Material for this task: Begin

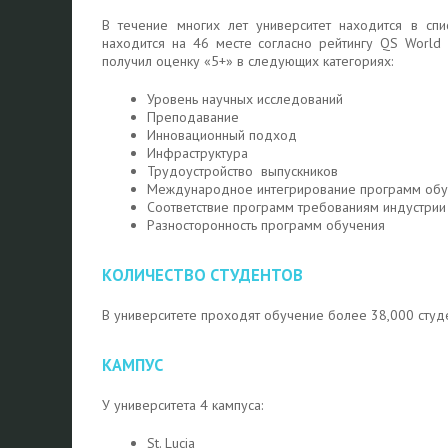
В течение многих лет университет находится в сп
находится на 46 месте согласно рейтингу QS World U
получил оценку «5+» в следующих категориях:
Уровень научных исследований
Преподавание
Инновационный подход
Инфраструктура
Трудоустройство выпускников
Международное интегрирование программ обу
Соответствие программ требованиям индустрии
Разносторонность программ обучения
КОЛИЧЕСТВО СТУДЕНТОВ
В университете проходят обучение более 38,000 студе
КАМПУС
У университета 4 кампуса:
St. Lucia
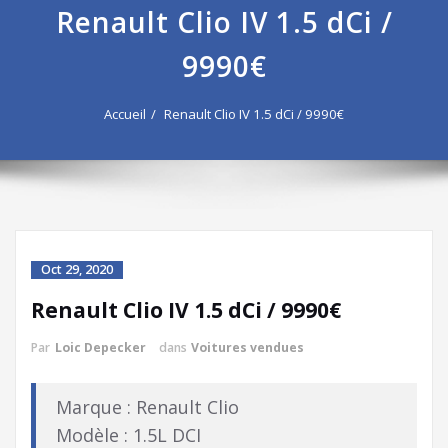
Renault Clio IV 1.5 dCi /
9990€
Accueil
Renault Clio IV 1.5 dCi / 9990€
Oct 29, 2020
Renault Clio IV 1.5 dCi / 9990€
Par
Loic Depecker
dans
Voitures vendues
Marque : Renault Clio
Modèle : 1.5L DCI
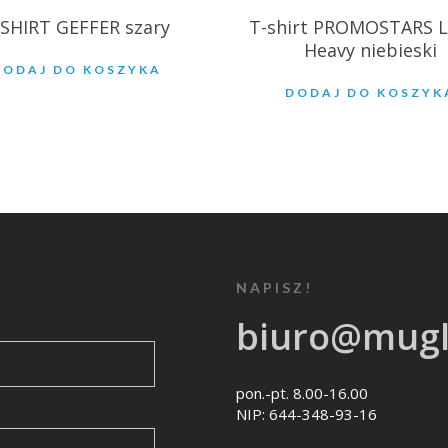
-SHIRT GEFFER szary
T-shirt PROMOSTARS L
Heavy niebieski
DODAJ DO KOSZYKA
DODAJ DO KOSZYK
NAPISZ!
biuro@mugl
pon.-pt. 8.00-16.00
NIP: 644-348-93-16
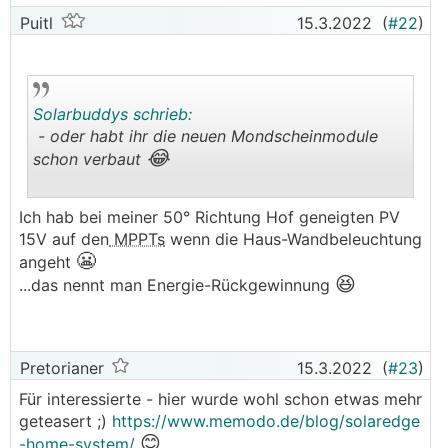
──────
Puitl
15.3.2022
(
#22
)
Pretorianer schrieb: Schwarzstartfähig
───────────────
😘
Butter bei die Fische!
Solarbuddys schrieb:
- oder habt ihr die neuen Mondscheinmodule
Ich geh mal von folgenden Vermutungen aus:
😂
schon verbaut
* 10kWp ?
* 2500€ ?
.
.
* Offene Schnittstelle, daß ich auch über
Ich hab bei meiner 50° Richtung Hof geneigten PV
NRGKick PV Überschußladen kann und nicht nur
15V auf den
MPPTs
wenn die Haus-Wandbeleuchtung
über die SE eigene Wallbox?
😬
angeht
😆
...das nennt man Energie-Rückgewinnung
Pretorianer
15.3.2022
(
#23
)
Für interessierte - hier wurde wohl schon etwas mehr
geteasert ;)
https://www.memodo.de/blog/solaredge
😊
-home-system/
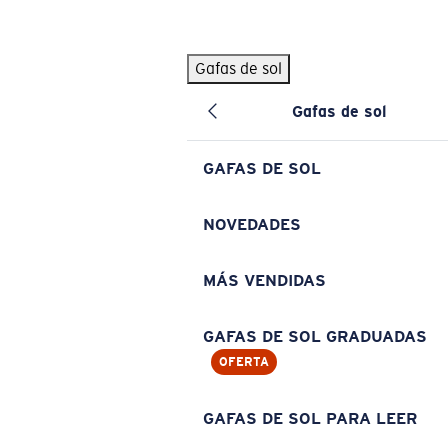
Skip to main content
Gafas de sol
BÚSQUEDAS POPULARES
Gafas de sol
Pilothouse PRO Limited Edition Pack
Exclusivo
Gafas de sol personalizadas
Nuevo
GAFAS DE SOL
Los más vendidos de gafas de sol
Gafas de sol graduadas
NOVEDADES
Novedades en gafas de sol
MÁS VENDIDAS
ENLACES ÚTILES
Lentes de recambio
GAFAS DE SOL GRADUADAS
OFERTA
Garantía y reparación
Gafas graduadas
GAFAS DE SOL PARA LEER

Material for this task: End

## Your instructions
Pictures should not appear; only the lines from the start of the listing above to the line containing "Heavy niebieski", both ends included, are to be repeated exactly.

## Task result
В течение многих лет университет находится в сп
находится на 46 месте согласно рейтингу QS World U
получил оценку «5+» в следующих категориях:
Уровень научных исследований
Преподавание
Инновационный подход
Инфраструктура
Трудоустройство выпускников
Международное интегрирование программ обу
Соответствие программ требованиям индустрии
Разносторонность программ обучения
КОЛИЧЕСТВО СТУДЕНТОВ
В университете проходят обучение более 38,000 студе
КАМПУС
У университета 4 кампуса:
St. Lucia
Renault Clio IV 1.5 dCi /
9990€
Accueil
Renault Clio IV 1.5 dCi / 9990€
Oct 29, 2020
Renault Clio IV 1.5 dCi / 9990€
Par
Loic Depecker
dans
Voitures vendues
Marque : Renault Clio
Modèle : 1.5L DCI
-SHIRT GEFFER szary
T-shirt PROMOSTARS L
Heavy niebieski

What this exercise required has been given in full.